*** Begin section ***

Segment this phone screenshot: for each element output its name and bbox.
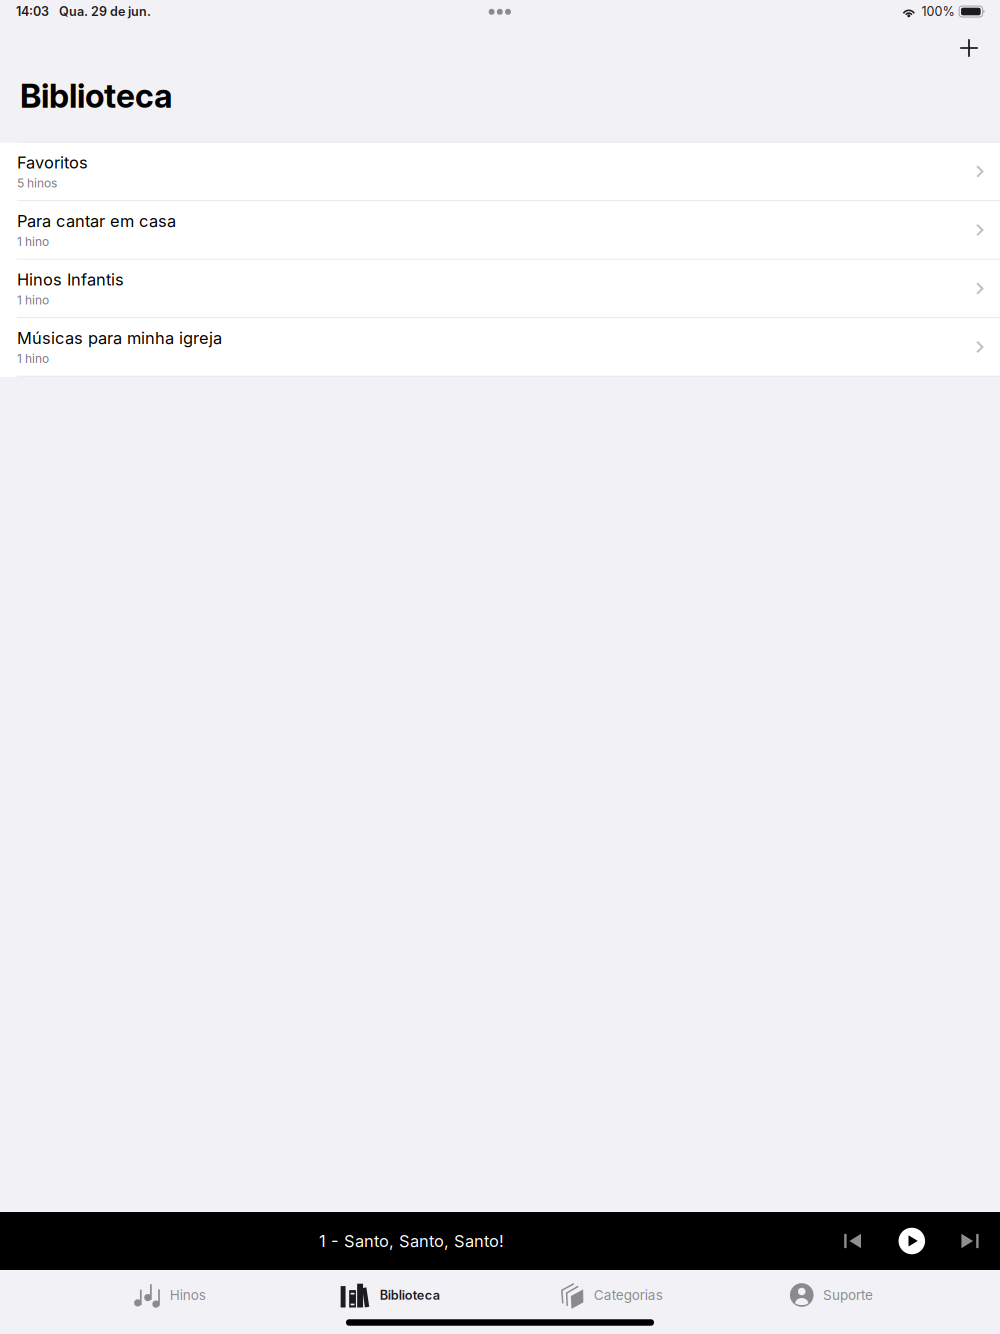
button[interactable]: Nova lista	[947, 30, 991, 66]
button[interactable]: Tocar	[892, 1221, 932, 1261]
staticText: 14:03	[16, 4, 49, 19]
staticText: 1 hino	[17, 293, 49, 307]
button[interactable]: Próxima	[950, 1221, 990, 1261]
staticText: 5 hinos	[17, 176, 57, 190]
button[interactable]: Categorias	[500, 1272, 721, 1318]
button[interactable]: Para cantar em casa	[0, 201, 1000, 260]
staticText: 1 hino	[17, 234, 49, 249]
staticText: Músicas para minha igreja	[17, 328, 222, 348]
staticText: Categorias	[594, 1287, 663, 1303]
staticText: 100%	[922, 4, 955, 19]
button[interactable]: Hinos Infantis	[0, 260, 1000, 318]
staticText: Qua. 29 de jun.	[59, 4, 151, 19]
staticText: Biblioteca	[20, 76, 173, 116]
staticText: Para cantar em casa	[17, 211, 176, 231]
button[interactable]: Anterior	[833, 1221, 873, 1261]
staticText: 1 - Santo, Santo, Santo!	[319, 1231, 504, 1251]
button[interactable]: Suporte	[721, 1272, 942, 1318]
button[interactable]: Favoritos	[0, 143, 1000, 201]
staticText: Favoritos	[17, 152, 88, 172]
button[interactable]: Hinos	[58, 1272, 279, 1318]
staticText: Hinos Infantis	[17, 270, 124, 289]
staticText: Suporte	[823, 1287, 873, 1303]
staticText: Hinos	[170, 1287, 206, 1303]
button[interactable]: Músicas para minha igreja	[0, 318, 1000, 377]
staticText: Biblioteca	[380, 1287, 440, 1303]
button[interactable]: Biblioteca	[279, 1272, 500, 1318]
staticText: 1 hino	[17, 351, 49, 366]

*** End section ***

> **Problem**
Every line above must be printed again exactly, pictures excluded.

> **Problem solution**
Segment this phone screenshot: for each element output its name and bbox.
button[interactable]: Nova lista	[947, 30, 991, 66]
button[interactable]: Tocar	[892, 1221, 932, 1261]
staticText: 14:03	[16, 4, 49, 19]
staticText: 1 hino	[17, 293, 49, 307]
button[interactable]: Próxima	[950, 1221, 990, 1261]
staticText: 5 hinos	[17, 176, 57, 190]
button[interactable]: Categorias	[500, 1272, 721, 1318]
button[interactable]: Para cantar em casa	[0, 201, 1000, 260]
staticText: 1 hino	[17, 234, 49, 249]
staticText: Músicas para minha igreja	[17, 328, 222, 348]
staticText: Categorias	[594, 1287, 663, 1303]
staticText: 100%	[922, 4, 955, 19]
button[interactable]: Hinos Infantis	[0, 260, 1000, 318]
staticText: Qua. 29 de jun.	[59, 4, 151, 19]
staticText: Biblioteca	[20, 76, 173, 116]
staticText: Para cantar em casa	[17, 211, 176, 231]
button[interactable]: Anterior	[833, 1221, 873, 1261]
staticText: 1 - Santo, Santo, Santo!	[319, 1231, 504, 1251]
button[interactable]: Suporte	[721, 1272, 942, 1318]
button[interactable]: Favoritos	[0, 143, 1000, 201]
staticText: Favoritos	[17, 152, 88, 172]
button[interactable]: Hinos	[58, 1272, 279, 1318]
staticText: Hinos Infantis	[17, 270, 124, 289]
staticText: Suporte	[823, 1287, 873, 1303]
staticText: Hinos	[170, 1287, 206, 1303]
button[interactable]: Músicas para minha igreja	[0, 318, 1000, 377]
staticText: Biblioteca	[380, 1287, 440, 1303]
button[interactable]: Biblioteca	[279, 1272, 500, 1318]
staticText: 1 hino	[17, 351, 49, 366]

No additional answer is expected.